Morgan Stanley Wealth Management is sweetening the deal it offers to brokers who choose to stay with the firm until their retirement—but with some stipulations.
In a memo sent Thursday to its 15,655 advisors, the wealth management unit announced the changes to its Former Advisor Program, or FAP. Assuming an advisor qualifies by earning enough in fees and commissions, the total maximum payout is increasing from 250 percent to approximately 350 percent of their trailing 12 months' revenue, a handsome increase that will surely cost the brokerage millions of dollars more in compensation expenses down the road.
In addition to the program’s existing Platinum Award, next year top brokers at the firm have the option to enroll in an additional retirement program called the Deferred Platinum Offering that will double their payout at the time of their departure.
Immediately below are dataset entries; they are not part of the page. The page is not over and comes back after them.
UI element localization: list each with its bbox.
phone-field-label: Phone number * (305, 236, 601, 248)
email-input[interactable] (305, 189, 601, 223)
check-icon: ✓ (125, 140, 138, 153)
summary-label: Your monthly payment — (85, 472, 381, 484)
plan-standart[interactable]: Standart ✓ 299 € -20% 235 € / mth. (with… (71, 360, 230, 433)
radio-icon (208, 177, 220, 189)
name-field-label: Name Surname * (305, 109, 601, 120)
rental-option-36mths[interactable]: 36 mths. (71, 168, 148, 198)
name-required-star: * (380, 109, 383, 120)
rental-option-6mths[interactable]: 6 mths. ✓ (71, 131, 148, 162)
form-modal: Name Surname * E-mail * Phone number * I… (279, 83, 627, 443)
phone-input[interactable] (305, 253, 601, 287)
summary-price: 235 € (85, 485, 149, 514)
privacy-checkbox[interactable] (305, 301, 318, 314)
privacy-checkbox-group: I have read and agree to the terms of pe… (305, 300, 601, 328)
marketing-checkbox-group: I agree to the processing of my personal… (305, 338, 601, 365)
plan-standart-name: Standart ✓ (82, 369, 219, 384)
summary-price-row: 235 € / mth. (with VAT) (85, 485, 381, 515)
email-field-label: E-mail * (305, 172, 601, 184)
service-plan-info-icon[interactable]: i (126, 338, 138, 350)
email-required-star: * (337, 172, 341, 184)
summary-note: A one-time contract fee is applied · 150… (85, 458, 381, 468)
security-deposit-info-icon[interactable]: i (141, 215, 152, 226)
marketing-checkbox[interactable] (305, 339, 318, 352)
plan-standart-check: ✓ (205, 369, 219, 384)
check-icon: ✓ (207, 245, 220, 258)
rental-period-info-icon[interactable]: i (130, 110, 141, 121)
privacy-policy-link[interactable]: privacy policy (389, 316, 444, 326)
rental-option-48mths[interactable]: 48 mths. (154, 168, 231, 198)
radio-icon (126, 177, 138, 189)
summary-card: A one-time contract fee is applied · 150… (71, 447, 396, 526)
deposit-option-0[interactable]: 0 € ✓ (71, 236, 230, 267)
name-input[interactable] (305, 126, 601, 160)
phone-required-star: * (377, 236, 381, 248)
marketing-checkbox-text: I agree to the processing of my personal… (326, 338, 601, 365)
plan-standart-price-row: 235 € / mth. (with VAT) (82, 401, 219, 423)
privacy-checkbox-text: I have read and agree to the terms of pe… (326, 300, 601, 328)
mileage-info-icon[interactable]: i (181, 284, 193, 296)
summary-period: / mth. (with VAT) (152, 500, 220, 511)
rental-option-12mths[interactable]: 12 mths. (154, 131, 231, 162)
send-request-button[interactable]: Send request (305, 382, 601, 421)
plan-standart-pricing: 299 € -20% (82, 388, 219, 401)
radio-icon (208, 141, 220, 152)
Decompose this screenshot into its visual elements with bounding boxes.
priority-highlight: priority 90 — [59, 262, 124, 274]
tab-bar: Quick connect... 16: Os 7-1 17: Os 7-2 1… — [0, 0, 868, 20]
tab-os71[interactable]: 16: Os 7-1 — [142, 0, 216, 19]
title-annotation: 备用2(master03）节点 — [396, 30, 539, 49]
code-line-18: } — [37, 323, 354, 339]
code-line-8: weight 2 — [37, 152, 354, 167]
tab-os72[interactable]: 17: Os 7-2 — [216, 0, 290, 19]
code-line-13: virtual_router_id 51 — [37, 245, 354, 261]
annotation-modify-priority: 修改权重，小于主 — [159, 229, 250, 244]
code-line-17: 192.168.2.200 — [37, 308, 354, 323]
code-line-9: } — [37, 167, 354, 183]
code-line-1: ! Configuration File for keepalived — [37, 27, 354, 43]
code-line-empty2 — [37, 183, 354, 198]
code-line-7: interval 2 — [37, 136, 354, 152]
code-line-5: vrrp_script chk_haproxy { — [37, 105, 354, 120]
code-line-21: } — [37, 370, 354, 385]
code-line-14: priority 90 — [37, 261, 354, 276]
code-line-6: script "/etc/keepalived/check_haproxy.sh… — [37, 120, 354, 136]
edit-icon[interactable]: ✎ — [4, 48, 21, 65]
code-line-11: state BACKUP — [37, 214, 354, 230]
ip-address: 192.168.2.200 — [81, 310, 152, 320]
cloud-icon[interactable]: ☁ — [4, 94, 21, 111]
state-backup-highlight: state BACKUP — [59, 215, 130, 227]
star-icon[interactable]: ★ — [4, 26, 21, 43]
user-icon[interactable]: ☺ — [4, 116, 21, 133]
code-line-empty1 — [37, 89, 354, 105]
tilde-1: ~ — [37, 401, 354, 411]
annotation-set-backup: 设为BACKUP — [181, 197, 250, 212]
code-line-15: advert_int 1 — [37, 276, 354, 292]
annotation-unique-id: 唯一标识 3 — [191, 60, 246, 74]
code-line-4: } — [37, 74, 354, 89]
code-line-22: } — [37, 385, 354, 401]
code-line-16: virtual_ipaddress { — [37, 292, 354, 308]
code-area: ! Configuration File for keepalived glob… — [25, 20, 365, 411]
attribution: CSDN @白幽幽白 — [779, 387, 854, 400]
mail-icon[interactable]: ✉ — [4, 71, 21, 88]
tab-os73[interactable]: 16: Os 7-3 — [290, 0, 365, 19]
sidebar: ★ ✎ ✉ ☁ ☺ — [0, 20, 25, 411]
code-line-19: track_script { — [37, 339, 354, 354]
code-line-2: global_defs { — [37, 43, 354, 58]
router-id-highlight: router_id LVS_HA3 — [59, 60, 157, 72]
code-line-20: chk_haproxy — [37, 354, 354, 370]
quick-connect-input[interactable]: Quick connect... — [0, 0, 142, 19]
Advisors who choose to enroll in the new offering and generate at least $10 million in gross revenue for three consecutive calendar years will get 100 percent of their average annual revenue over the past 3 years, up from the 50 percent offered through the existing program.
But to get the additional payout, advisors must also agree to a a 90-day garden leave notice, meaning they’re prohibited from working for a competitor for three months after they leave. No matter when an advisor enrolls in the Deferred Platinum Offering, they only need to give Morgan Stanley a 12 months’ notice before they plan to retire.
Other advisors with $2 million to $5 million in revenue can also agree to a 90-day garden leave to boost their payout from 50 percent to between 60 and 65 percent of their trailing 12-month production.
Changes were also made to post-retirement compensation during the first 5 years after an advisor retires. Morgan Stanley bumped up the monthly payments to eligible advisors based on clients they were responsible for prior to retiring.
Brokers with revenue of at least $485,000 during their trailing 12 months can negotiate higher revenue splits of 10 percent more per year. The new maximum splits will be 80 percent, 75 percent, 70 percent, 65 percent and 60 percent per each respective year.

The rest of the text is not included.